Where do I search for the telec


----------



## arpit.waj (Dec 22, 2012)

ibinujacob said:


> Hi...I am a telecom engineer with four years experience in cs core and ps core and currently work for Nokia Siemens as ps core engineer in India.I have just got the invite for visa application under skilled independent subclass 189.
> 
> In India telecom is a booming market and highly competitive with plenty of jobs.
> Can anyone guide me on the job prospects in telecom in Australia.
> ...


What i heard is that you need to be onshore first to see jobs !!
There are openings but yes not in abundance. I am in similar boat.Hope for best.

Good luck !


----------



## ausmover (Apr 19, 2013)

Hi Ibinujacob & Arpit,

How is your job hunt going on in Telecom sector? Have you folks reached Australia?

Regards
Ausmover


----------



## ibinujacob (Dec 16, 2012)

ausmover said:


> Hi Ibinujacob & Arpit,
> 
> How is your job hunt going on in Telecom sector? Have you folks reached Australia?
> 
> ...


Telecom ...(especially Mobile telecom) is not a really hot field to be in Oz is what I have realised.
However if you are into fiber optics then there are plenty of jobs.
I will me moving only in June and tried applying for few via seek and linkedin.When I follow it up later they say that there are already 100+ applicants, all ready to join asap so I will not even be considered if I am not in Oz.
There is negligible demand and too much supply.
From what I have heard from friends there, the markets suddenly flooded with PR's.

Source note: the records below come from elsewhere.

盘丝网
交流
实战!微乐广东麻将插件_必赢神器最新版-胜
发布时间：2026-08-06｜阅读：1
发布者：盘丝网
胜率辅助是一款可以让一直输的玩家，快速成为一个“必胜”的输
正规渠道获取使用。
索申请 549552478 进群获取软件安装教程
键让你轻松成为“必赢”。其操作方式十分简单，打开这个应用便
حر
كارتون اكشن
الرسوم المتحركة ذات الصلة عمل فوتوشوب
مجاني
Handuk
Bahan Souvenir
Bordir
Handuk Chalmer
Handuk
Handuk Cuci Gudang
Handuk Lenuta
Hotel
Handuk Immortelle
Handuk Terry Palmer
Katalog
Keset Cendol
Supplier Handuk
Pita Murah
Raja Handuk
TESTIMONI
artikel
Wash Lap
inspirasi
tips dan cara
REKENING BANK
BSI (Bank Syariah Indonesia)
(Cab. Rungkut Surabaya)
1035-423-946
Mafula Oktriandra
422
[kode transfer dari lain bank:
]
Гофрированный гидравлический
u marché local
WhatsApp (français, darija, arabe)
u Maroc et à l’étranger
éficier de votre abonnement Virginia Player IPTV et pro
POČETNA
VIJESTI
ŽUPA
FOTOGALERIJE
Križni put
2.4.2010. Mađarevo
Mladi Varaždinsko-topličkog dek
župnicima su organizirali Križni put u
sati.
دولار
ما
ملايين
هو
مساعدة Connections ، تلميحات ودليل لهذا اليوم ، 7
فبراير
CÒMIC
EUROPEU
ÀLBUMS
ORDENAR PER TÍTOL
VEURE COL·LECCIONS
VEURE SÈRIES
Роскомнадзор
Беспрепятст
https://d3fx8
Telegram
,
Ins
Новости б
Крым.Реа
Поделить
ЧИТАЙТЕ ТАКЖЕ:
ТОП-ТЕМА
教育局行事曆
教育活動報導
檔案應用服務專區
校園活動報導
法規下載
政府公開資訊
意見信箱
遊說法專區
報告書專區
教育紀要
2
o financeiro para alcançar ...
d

Also as a side note..if you are planning to do some International certifications like CCNA wait till you are in OZ.It will cost a few thousand more but has more value.They absolutely distrust certifications done in India because they have caught numerous cases of fraud by Indians.
OZies value Honesty. For same reason do not brag in one's resume. Only write whats true.


----------



## ausmover (Apr 19, 2013)

ibinujacob said:


> Telecom ...(especially Mobile telecom) is not a really hot field to be in Oz is what I have realised.
> However if you are into fiber optics then there are plenty of jobs.
> I will me moving only in June and tried applying for few via seek and linkedin.When I follow it up later they say that there are already 100+ applicants, all ready to join asap so I will not even be considered if I am not in Oz.
> There is negligible demand and too much supply.
> ...


Thanks Ibinujacob for your response and insight.

Regards
Ausmover


----------



## DylanW (Jan 26, 2011)

Hi There,

I have been in the Telco industy for 14 years. I moved from South Africa to Australia in 2010 and there are plenty jobs in Telco. Telstra/Optus (the larger telco's) always have positions available. Lots of the smaller players have positions too.

Dylan


----------



## emma123 (May 6, 2013)

hi Dylan,
i m in melbourne from past 4 months and haven't got any requirement post anywhere related to telecom especially telecom testing field.
tried directly on telstra or any other telecom directly i didnt help.it will be of great help if you can let me know if any consultants or any other ways to get to know about these requirements.

regards,
emma123


----------